Win10 Pro x64 22H2, Win10 Home 22H2, Linux Mint + a cat with 'tortitude'.
In the early pre-dawn days of the Internet (before it was called that) I was a member of a Usenet discussion group rec.arts.***
Of course, in those days, we didn’t have to worry too much about leaving your personal information out there, or about doxing. So way back when, my signature included my physical street address.
Now, 30+ years later, I ran a Google privacy check and discovered that the full archive of those rec.arts.* groups has been ingested into Google Groups, and there, all these decades later, is my personal address. Now, it turns out, this was my teenage to college home, and these days I have, after some globetrotting and living overseas, returned to living back in the same address from all those years ago after my mother retired to aged care.
Naturally, in today’s environment of datamining etc, that is not ideal. But, while Google was quite happy to point out to me that my personally identifiable information is out there ON ONE OF ITS MANAGED SERVICES, they were also unwilling to scrub my address from those entries. Nice one. <sigh> The internet never forgets…

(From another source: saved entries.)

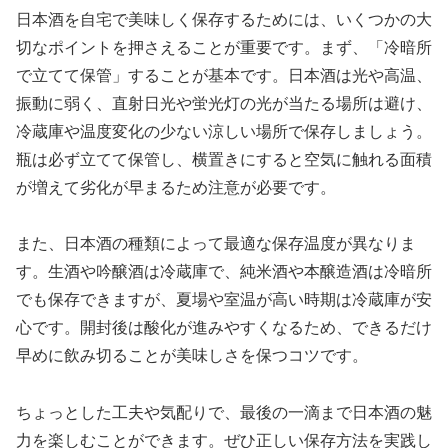
日本酒を自宅で美味しく保存するためには、いくつかの大
切なポイントを押さえることが重要です。まず、「冷暗所
で立てて保管」することが基本です。日本酒は光や高温、
振動に弱く、直射日光や蛍光灯の光が当たる場所は避け、
冷蔵庫や温度変化の少ない涼しい場所で保存しましょう。
瓶は必ず立てて保管し、横置きにすると空気に触れる面積
が増えて劣化が早まるため注意が必要です。
また、日本酒の種類によって最適な保存温度が異なりま
す。生酒や吟醸酒は冷蔵庫で、純米酒や本醸造酒は冷暗所
でも保存できますが、夏場や室温が高い時期は冷蔵庫が安
心です。開封後は酸化が進みやすくなるため、できるだけ
早めに飲み切ることが美味しさを保つコツです。
ちょっとした工夫や気配りで、最後の一滴まで日本酒の魅
力を楽しむことができます。ぜひ正しい保存方法を実践し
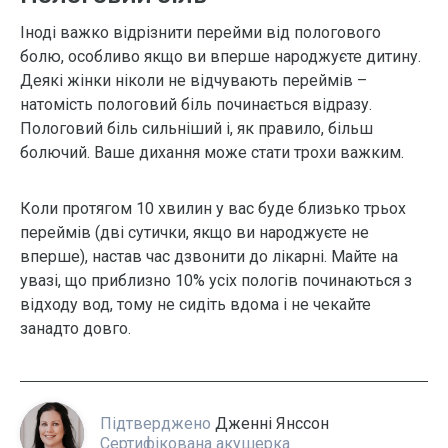
Іноді важко відрізнити перейми від пологового
болю, особливо якщо ви вперше народжуєте дитину.
Деякі жінки ніколи не відчувають переймів –
натомість пологовий біль починається відразу.
Пологовий біль сильніший і, як правило, більш
болючий. Ваше дихання може стати трохи важким.
Коли протягом 10 хвилин у вас буде близько трьох
переймів (дві сутички, якщо ви народжуєте не
вперше), настав час дзвонити до лікарні. Майте на
увазі, що приблизно 10% усіх пологів починаються з
відходу вод, тому не сидіть вдома і не чекайте
занадто довго.
Підтверджено
Дженні Янссон
Сертифікована акушерка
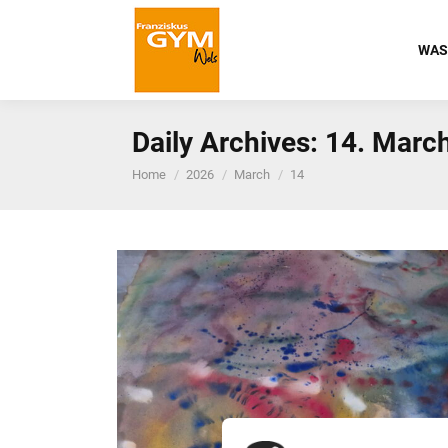
WAS
Daily Archives:
14. Marc
You are here:
Home
2026
March
14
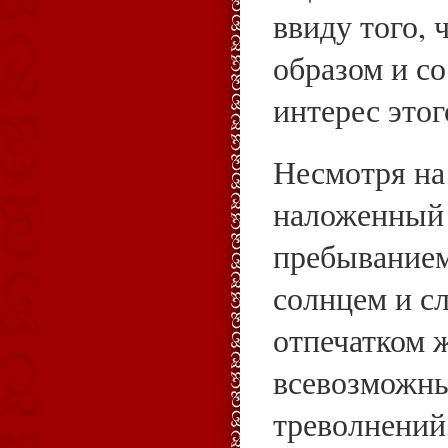
ввиду того, 
образом и со
интерес этог
Несмотря на
наложенный 
пребыванием
солнцем и с
отпечатком 
всевозможн
треволнений,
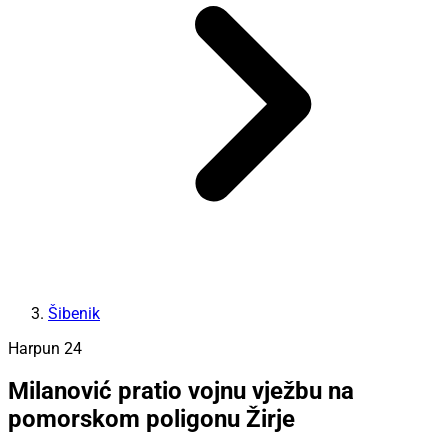
Šibenik
Harpun 24
Milanović pratio vojnu vježbu na
pomorskom poligonu Žirje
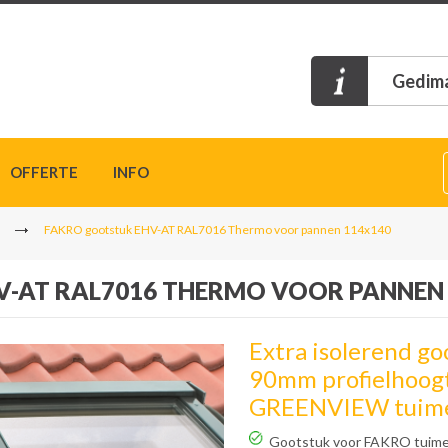
Gedima
OFFERTE
INFO
FAKRO gootstuk EHV-AT RAL7016 Thermo voor pannen 114x140
-AT RAL7016 THERMO VOOR PANNEN
Extra isolerend go
90mm profielhoog
GREENVIEW tuime
Gootstuk voor FAKRO tuime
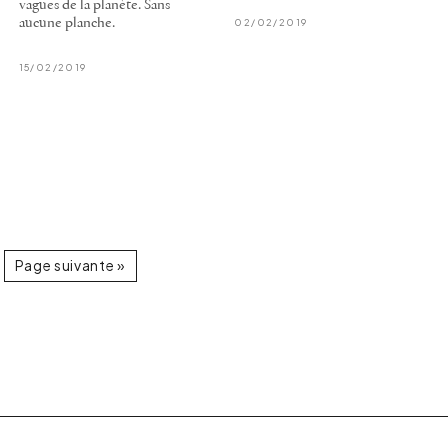
vagues de la planète. Sans
aucune planche.
02/02/2019
15/02/2019
Page suivante »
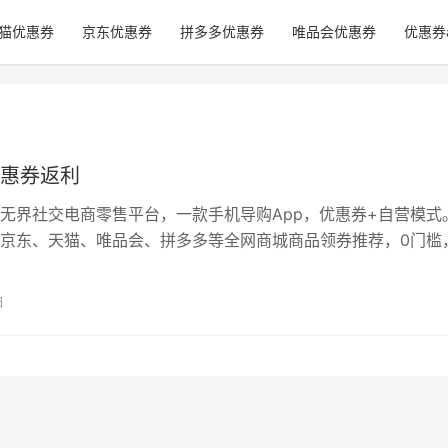
猫优惠券
京东优惠券
拼多多优惠券
唯品会优惠券
优惠券
惠券返利
无界社交电商零售平台，一款手机导购App，优惠券+自营模式
京东、天猫、唯品会、拼多多等全网商城商品领券推荐，0门槛
要自己备货，所有货物供应、物…
日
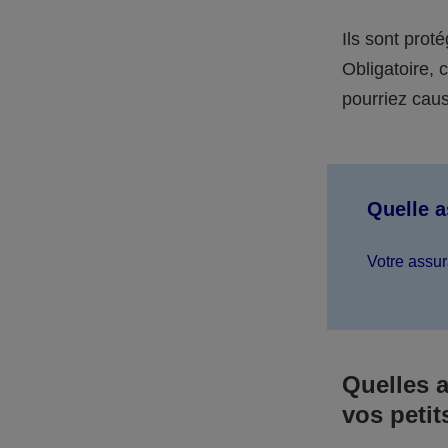
Ils sont prot
Obligatoire,
pourriez caus
Quelle 
Votre assur
Quelles 
vos petit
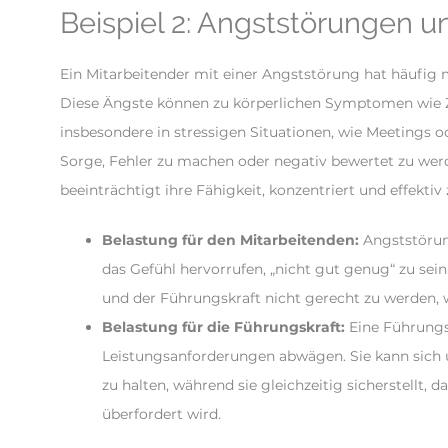
Beispiel 2: Angststörungen 
Ein Mitarbeitender mit einer Angststörung hat häufig
Diese Ängste können zu körperlichen Symptomen wie Zi
insbesondere in stressigen Situationen, wie Meetings o
Sorge, Fehler zu machen oder negativ bewertet zu werd
beeinträchtigt ihre Fähigkeit, konzentriert und effektiv 
Belastung für den Mitarbeitenden:
Angststörun
das Gefühl hervorrufen, „nicht gut genug“ zu sein
und der Führungskraft nicht gerecht zu werden, w
Belastung für die Führungskraft:
Eine Führungs
Leistungsanforderungen abwägen. Sie kann sich un
zu halten, während sie gleichzeitig sicherstellt, 
überfordert wird.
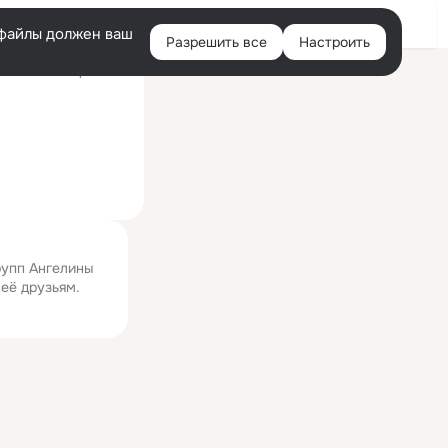
Войти
e-файлы должен ваш
Разрешить все
Настроить
Правая
ий визит: 25 фев 2019
колонка
рупп Ангелины
 её друзьям.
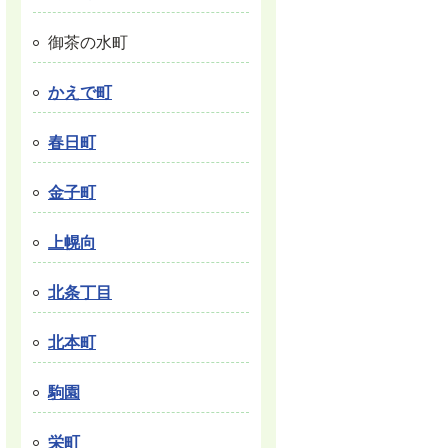
御茶の水町
かえで町
春日町
金子町
上幌向
北条丁目
北本町
駒園
栄町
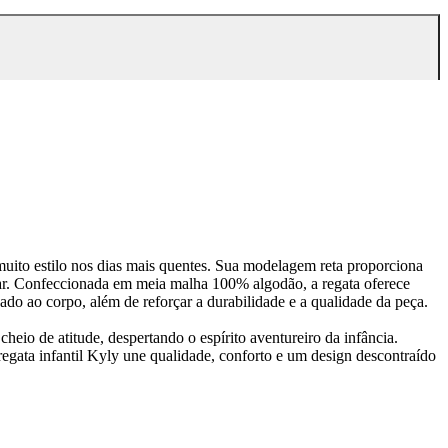
 muito estilo nos dias mais quentes. Sua modelagem reta proporciona
star. Confeccionada em meia malha 100% algodão, a regata oferece
do ao corpo, além de reforçar a durabilidade e a qualidade da peça.
cheio de atitude, despertando o espírito aventureiro da infância.
regata infantil Kyly une qualidade, conforto e um design descontraído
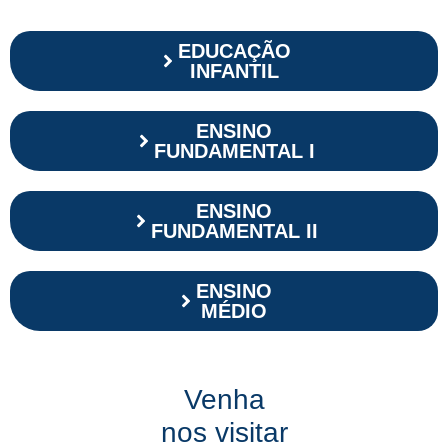
EDUCAÇÃO
INFANTIL
ENSINO
FUNDAMENTAL I
ENSINO
FUNDAMENTAL II
ENSINO
MÉDIO
Venha
nos visitar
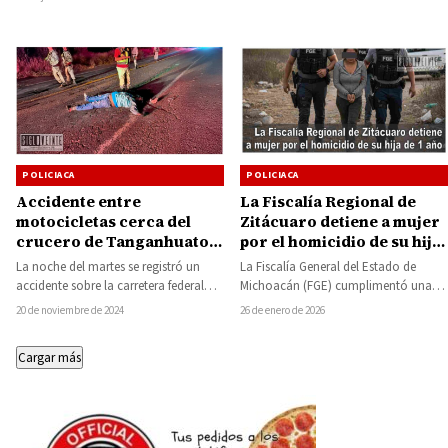
Estado de…
POLICIACA
POLICIACA
Accidente entre
La Fiscalía Regional de
motocicletas cerca del
Zitácuaro detiene a mujer
crucero de Tanganhuato,
por el homicidio de su hija
deja un muerto y un herido
de 1 año
La noche del martes se registró un
La Fiscalía General del Estado de
accidente sobre la carretera federal
Michoacán (FGE) cumplimentó una
que conduce de Ciudad Altamirano
orden de aprehensión en contra de
20 de noviembre de 2024
26 de enero de 2026
a…
María Elizabeth…
Cargar más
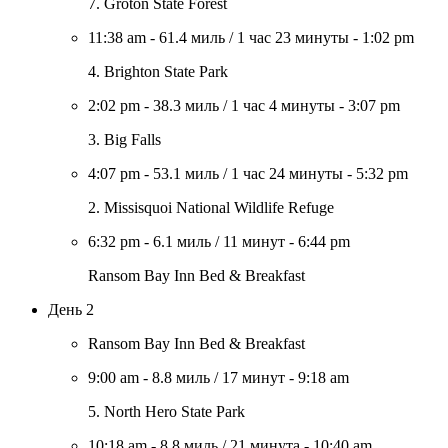
7. Groton State Forest
11:38 am
-
61.4 миль
/
1 час 23 минуты
-
1:02 pm
4. Brighton State Park
2:02 pm
-
38.3 миль
/
1 час 4 минуты
-
3:07 pm
3. Big Falls
4:07 pm
-
53.1 миль
/
1 час 24 минуты
-
5:32 pm
2. Missisquoi National Wildlife Refuge
6:32 pm
-
6.1 миль
/
11 минут
-
6:44 pm
Ransom Bay Inn Bed & Breakfast
День 2
Ransom Bay Inn Bed & Breakfast
9:00 am
-
8.8 миль
/
17 минут
-
9:18 am
5. North Hero State Park
10:18 am
-
8.8 миль
/
21 минута
-
10:40 am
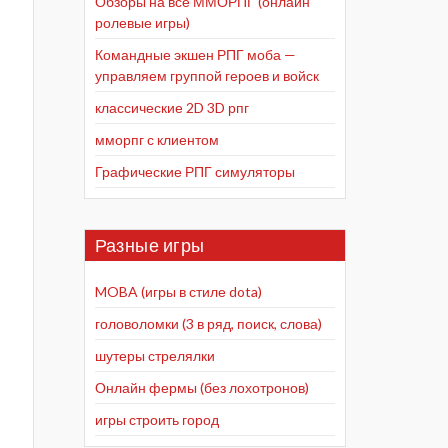
Обзоры на все ММОРПГ (онлайн
ролевые игры)
Командные экшен РПГ моба —
управляем группой героев и войск
классические 2D 3D рпг
мморпг с клиентом
Графические РПГ симуляторы
Разные игры
MOBA (игры в стиле dota)
головоломки (3 в ряд, поиск, слова)
шутеры стрелялки
Онлайн фермы (без лохотронов)
игры строить город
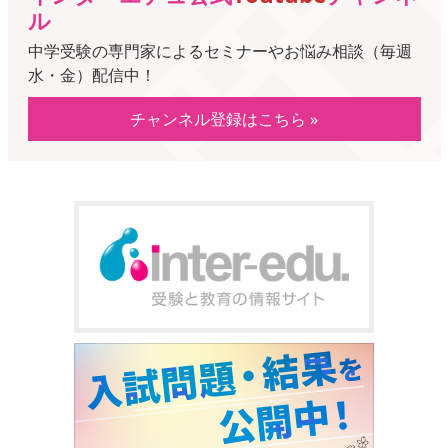
ル
中学受験の専門家によるセミナーやお悩み相談（毎週
水・金）配信中！
チャンネル登録はこちら »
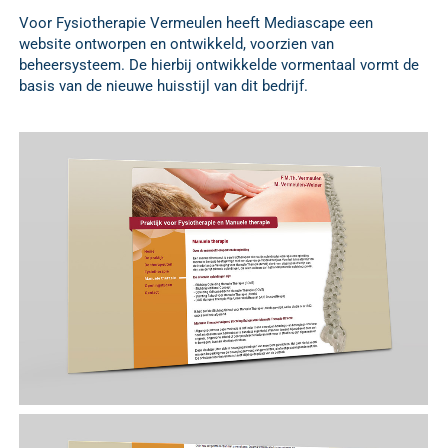
Voor Fysiotherapie Vermeulen heeft Mediascape een
website ontworpen en ontwikkeld, voorzien van
beheersysteem. De hierbij ontwikkelde vormentaal vormt de
basis van de nieuwe huisstijl van dit bedrijf.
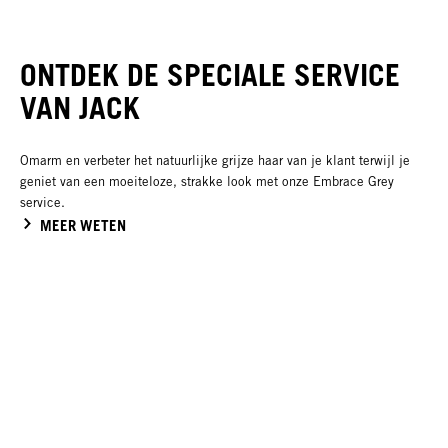
ONTDEK DE SPECIALE SERVICE
VAN JACK
Omarm en verbeter het natuurlijke grijze haar van je klant terwijl je
geniet van een moeiteloze, strakke look met onze Embrace Grey
service.
MEER WETEN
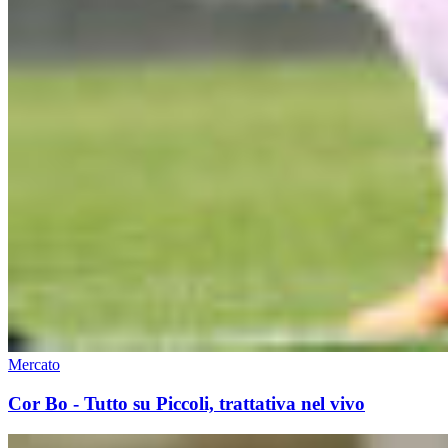
Mercato
Cor Bo - Tutto su Piccoli, trattativa nel vivo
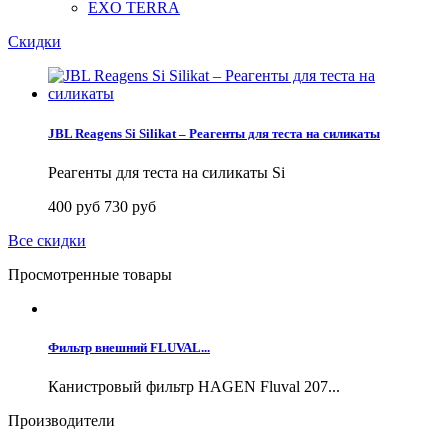
EXO TERRA
Скидки
JBL Reagens Si Silikat – Реагенты для теста на силикаты
Реагенты для теста на силикаты Si
400 руб
730 руб
Все скидки
Просмотренные товары
Фильтр внешний FLUVAL...
Канистровый фильтр HAGEN Fluval 207...
Производители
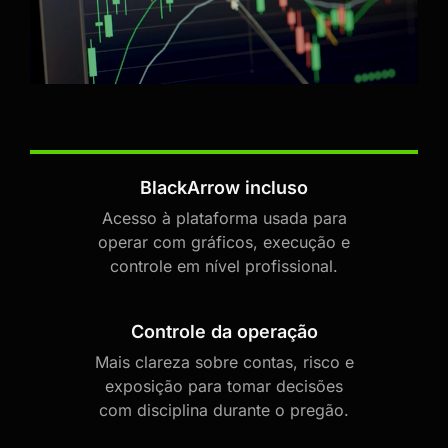
BlackArrow incluso
Acesso à plataforma usada para
operar com gráficos, execução e
controle em nível profissional.
Controle da operação
Mais clareza sobre contas, risco e
exposição para tomar decisões
com disciplina durante o pregão.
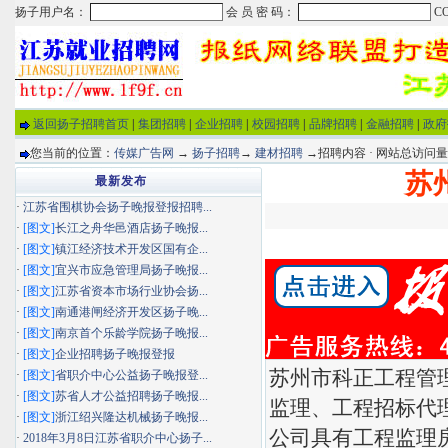
返回扬子招聘首页
|
集团招聘
|
企业招聘
|
校园招聘
|
品牌招聘
|
金融招聘
|
政府
您当前的位置：
传媒广告网
→
扬子招聘
→
建材招聘
→招聘内容 · 网站总访问
苏
最新发布
·
江苏省围棋协会扬子晚报登报招聘...
·
[图文]
长江之舟华邑酒店扬子晚报...
·
[图文]
镇江经济技术开发区国有企...
·
[图文]
宜兴市应急管理局扬子晚报...
·
[图文]
江苏省资本市场行业协会扬...
·
[图文]
南通港闸经济开发区扬子晚...
·
[图文]
南京首个乐龄学院扬子晚报...
·
[图文]
企业招聘扬子晚报登报
苏州市科正工程管
·
[图文]
省职介中心公益扬子晚报登...
·
[图文]
苏省人才公益招聘扬子晚报...
监理、工程招标代
·
[图文]
浙江绍兴隆达机械扬子晚报...
公司具有工程监理
·
2018年3月8日江苏省职介中心扬子...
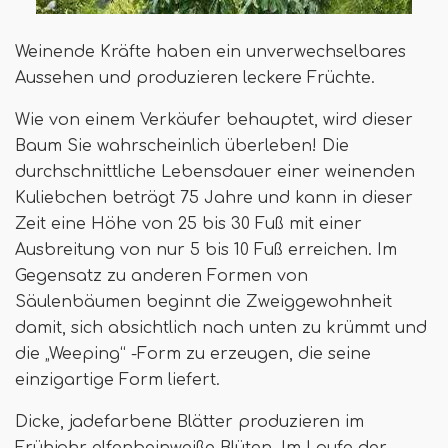
Weinende Kräfte haben ein unverwechselbares
Aussehen und produzieren leckere Früchte.
Wie von einem Verkäufer behauptet, wird dieser
Baum Sie wahrscheinlich überleben! Die
durchschnittliche Lebensdauer einer weinenden
Kuliebchen beträgt 75 Jahre und kann in dieser
Zeit eine Höhe von 25 bis 30 Fuß mit einer
Ausbreitung von nur 5 bis 10 Fuß erreichen. Im
Gegensatz zu anderen Formen von
Säulenbäumen beginnt die Zweiggewohnheit
damit, sich absichtlich nach unten zu krümmt und
die „Weeping“ -Form zu erzeugen, die seine
einzigartige Form liefert.
Dicke, jadefarbene Blätter produzieren im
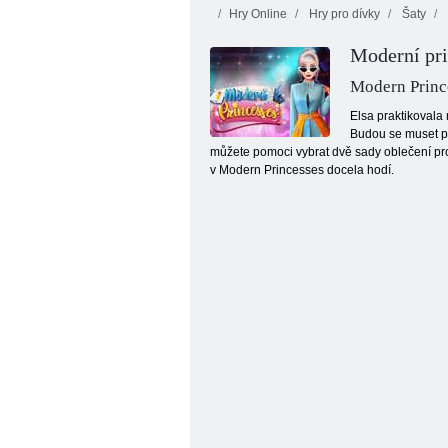
Hry Online
Hry pro dívky
Šaty
Moderní pr
Modern Princ
Elsa praktikovala
Budou se muset př
můžete pomoci vybrat dvě sady oblečení pro 
Vtipná ženská noc
v Modern Princesses docela hodí.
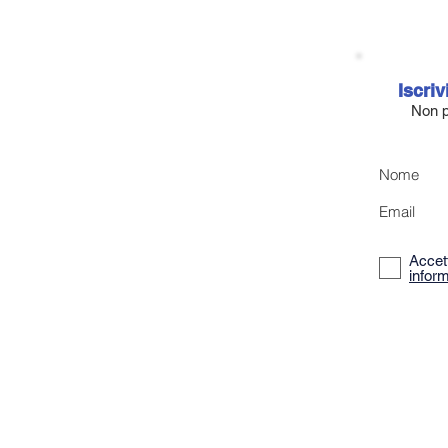
Iscriv
Non p
Nome
Email
Accett
inform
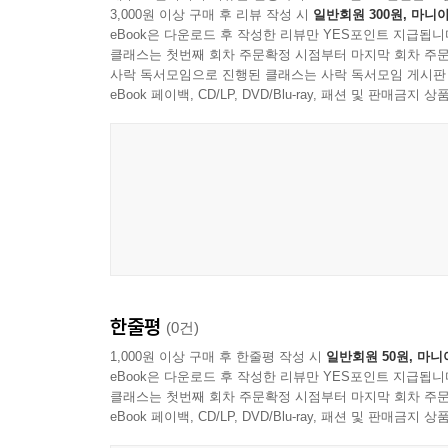
3,000원 이상 구매 후 리뷰 작성 시
일반회원 300원, 마니아
eBook은 다운로드 후 작성한 리뷰만 YES포인트 지급됩니
클래스는 첫번째 회차 주문확정 시점부터 마지막 회차 주문
사락 독서모임으로 진행된 클래스는 사락 독서모임 게시판
eBook 페이백, CD/LP, DVD/Blu-ray, 패션 및 판매금
한줄평
(0건)
1,000원 이상 구매 후 한줄평 작성 시
일반회원 50원, 마니
eBook은 다운로드 후 작성한 리뷰만 YES포인트 지급됩니
클래스는 첫번째 회차 주문확정 시점부터 마지막 회차 주문
eBook 페이백, CD/LP, DVD/Blu-ray, 패션 및 판매금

No matter where you go, there you are.
I use the free Google ” Results About You.” It cleans some of it up. https://myactivity.google.com/results-about-you
Yes, that was the one I used, but apparently it doesn’t work for ingested groups like this.
No matter where you go, there you are.
Some of the information is entirely public — in the US, if you own a home, the ownership information is easily obtainable in most jurisdictions from the local county recorder’s office. It’s really easy to see who’s scraping that information, from the amounts of junk mail that I get that is addressed to the entity that is the registered owner.
In the early 2000’s, after I got a new phone number, I spent several months getting harrassing calls from what were apparently debt collectors looking for the previous owner of my phone number. Then again, a few years ago (and nearly 20 years later) I got a new batch of calls for the same person, where that phone number was scraped from old records.
Unfortunately, as with email addresses and spam, once somebody has that information and thinks they can monetize that, they will. Trying to delete that stuff may be momentarily satisfying, but the critters keep coming back. And now a new for-profit vector, the operators that promise (for a fee) to get you removed.